By Jennifer Sun and Deborah Barber
When I was in college, The Nature Conservancy had always been one of the top organizations that everyone in my department wanted to work with. Coming from an environmental science-oriented college, I was able to fully connect with TNC's mission and values. Prior to the start of my GLOBE Orientation, I had no idea what to expect. I felt a bit nervous just driving down to Maryland from NYC by myself to begin my new adventures in D.C. and Maryland.
Reflecting back, the orientation was a great opportunity for me to meet other interns and interact with different professionals who work for TNC. I remember the first day of my job when I showed up late, which was kind of embarrassing, because I could not find the office! But luckily, all of the staff were very nice and gave me a warm welcome.

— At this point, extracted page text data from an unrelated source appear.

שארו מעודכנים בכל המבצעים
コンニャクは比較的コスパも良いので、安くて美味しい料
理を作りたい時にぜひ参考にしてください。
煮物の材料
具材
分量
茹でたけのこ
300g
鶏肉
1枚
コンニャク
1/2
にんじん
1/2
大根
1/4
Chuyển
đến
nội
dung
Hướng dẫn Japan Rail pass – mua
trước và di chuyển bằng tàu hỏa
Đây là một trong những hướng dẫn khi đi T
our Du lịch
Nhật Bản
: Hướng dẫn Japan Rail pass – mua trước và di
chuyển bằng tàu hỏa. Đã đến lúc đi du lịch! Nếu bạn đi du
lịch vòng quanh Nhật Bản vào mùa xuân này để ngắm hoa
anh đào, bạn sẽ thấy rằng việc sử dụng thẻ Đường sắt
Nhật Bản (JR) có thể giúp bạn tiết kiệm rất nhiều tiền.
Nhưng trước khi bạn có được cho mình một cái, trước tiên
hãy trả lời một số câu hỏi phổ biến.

I met my supervisor, Deborah Barber, for the first time during orientation at a hike in Great Falls National Park. Immediately when I saw her in action, I knew that I could learn a lot from her. At the beginning of the internship, she would constantly ask me questions - what I learned from an assignment, or she would say something like, “I noticed you have been recording…or taking notes…” and not just to me, she would ask other colleagues, too. What I noticed about Deborah is that she is a true woman in nature! She is just so excited about everything in nature. When we go out into the field, she seems to know every plant and animal that lives in each preserve. I was so amazed by her knowledge! And if we saw something that we did not know about, she would use her resources and find out the answer, then send me a link about the “unknown species”.

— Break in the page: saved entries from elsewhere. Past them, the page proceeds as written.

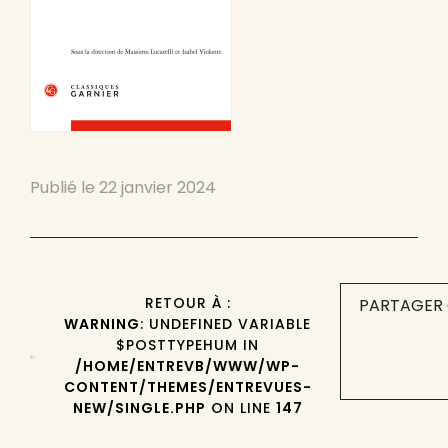
Publié le
22 janvier 2024
RETOUR À :
PARTAGER 
WARNING
: UNDEFINED VARIABLE
$POSTTYPEHUM IN
/HOME/ENTREVB/WWW/WP-
CONTENT/THEMES/ENTREVUES-
NEW/SINGLE.PHP
ON LINE
147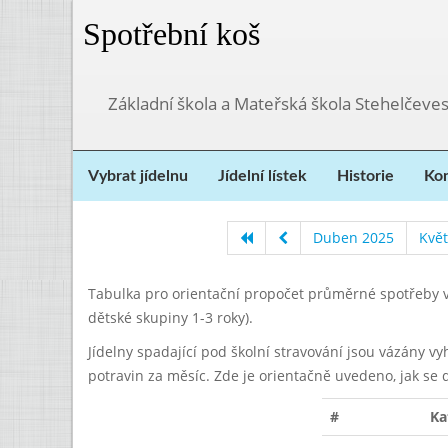
Spotřební koš
Základní škola a Mateřská škola Stehelčeves
Vybrat jídelnu
Jídelní lístek
Historie
Kon
Duben 2025
Kvě
Tabulka pro orientační propočet průměrné spotřeby v
dětské skupiny 1-3 roky).
Jídelny spadající pod školní stravování jsou vázány v
potravin za měsíc. Zde je orientačně uvedeno, jak se 
#
Ka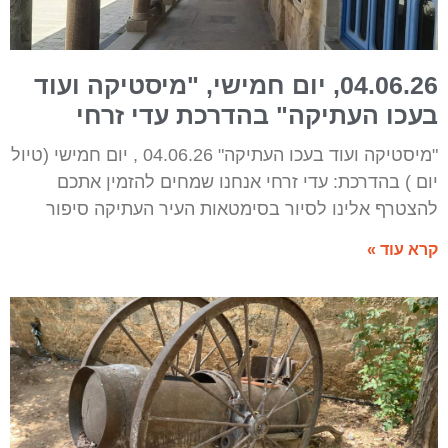
04.06.26, יום חמישי, "מיסטיקה ועוד
בעכו העתיקה" בהדרכת עדי זרחי
"מיסטיקה ועוד בעכו העתיקה" 04.06.26 , יום חמישי (טיול
יום ) בהדרכת: עדי זרחי אנחנו שמחים להזמין אתכם
להצטרף אלינו לסיור בסימטאות העיר העתיקה סיפור
קרא עוד »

I believe what Deborah wanted me to get out of my work was to have a good time in the field. She always encouraged me to go to different preserves and explore a variety of places. What I loved to do with Deborah was to hike along the trail and discover new places. She has great knowledge and it was always fun to go out with her to learn about different species. During the midterm-evaluation meeting, I felt that I had not achieved my personal goals yet, so I asked her about working with different department members and learning from different people. Her response was very open minded. She was happy to help me to understand the organization as a whole and the relationship between different teams. She encouraged me to network with others in different offices. I was grateful that I had opportunities to work with the people in philanthropy and marketing, and also attended their staff meetings and special outreach events. The audio tour project itself has been great because it allowed me to meet with so many naturalists; it was exciting to learn from them and see their passion and love for the land they protect. I found it comforting that TNC recognizes the importance of preserving the knowledge of naturalists and the organization's goal to try to reach out to a new audience of the younger generation through new technology and innovative ideas. This internship opened my eyes to real world conservation in action and the variety of job fields that function together to support the idea of "One Conservancy."

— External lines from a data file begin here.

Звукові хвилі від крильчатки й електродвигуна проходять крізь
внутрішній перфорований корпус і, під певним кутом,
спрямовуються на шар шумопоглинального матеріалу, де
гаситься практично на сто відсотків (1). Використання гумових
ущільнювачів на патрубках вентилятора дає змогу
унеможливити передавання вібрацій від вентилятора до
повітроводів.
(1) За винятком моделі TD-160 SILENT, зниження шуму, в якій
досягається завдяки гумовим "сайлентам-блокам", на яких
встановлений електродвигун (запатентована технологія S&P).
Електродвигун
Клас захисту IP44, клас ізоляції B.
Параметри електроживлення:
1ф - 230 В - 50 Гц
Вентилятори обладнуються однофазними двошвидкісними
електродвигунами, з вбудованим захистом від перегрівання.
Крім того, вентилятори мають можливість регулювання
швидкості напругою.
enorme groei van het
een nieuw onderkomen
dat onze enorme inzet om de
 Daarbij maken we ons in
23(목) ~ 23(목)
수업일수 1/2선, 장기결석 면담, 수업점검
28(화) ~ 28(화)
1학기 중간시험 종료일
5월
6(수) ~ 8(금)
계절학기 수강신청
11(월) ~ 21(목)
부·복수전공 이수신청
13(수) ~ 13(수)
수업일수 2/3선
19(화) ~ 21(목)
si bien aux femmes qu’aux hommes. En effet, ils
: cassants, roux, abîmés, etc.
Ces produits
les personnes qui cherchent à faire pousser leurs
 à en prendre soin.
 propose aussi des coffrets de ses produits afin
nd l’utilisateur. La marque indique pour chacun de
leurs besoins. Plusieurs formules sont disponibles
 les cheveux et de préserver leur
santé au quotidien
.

Jennifer refers to some apprehension about leaving home and heading out to the wilds (and the civilized parts!) of Maryland on her own. In pursuing the goals of her internship, though, she was fearless! We dispatched her to rugged mountains, sloshy swamps, buggy bogs, and sun-soaked marshes to meet with total strangers. She jumped right in to her work, and did a great job capturing and preserving their knowledge for the future.
One time we were exploring a trail together, and I asked Jennifer how she came by her love of nature. She told me her father took her to state and national parks, and they enjoyed them together as a family. I then asked how her family felt about her interest in pursuing a career in conservation, and that yielded a different sort of answer. “They’re not so sure about that, they wonder if I can make a good living.” This gave me something to think about. As the offspring of a theologian/minister father and a bookworm/librarian mother, I always took it for granted that my work must be enjoyable, ethical, and meaningful to me; financial reward is far down on the list of concerns. As a Chapter staffer who has employed GLOBE interns for several years, I understand the value of the GLOBE program measured in “work accomplished”-- in our case, the development of authoritative, engaging audio tours that help us share our preserves with a new, wired generation. I also embrace the idea that bringing new faces and fresh perspectives to our work strengthens the conservation movement, and helps us figure out how best to make our work effective and relevant, far into the future. But beyond that, I didn’t understand until this conversation the important statement that the GLOBE program makes to our interns’ families, and to their communities.
There are all sorts of great jobs in conservation, for all sorts of people. Outdoorsy people and indoorsy people; people who love raising money and people who’d rather not think about it; people who work with their muscles, and people who work with their minds; people whose work involves on-the-ground doing, and people whose work involves motivating others to do. And, everyone in between.
By placing interns within one program and giving them structured opportunities to network with other programs, GLOBE gives interns and the communities from which they come a great overview of the many career choices within the Conservancy. That sends a powerful message of welcome and opportunity to the communities that we want to better engage our work.